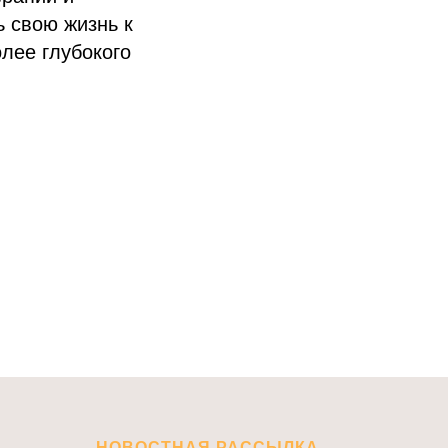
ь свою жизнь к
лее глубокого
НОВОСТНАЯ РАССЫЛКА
####
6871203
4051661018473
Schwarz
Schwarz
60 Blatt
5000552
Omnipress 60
####
→ **Assignment**: From the line holding "ь свою жизнь к" to the line holding "НОВОСТНАЯ РАССЫЛКА", inclusive, restate each line above exactly as written.

→ **Exercise response**:
ь свою жизнь к
лее глубокого
НОВОСТНАЯ РАССЫЛКА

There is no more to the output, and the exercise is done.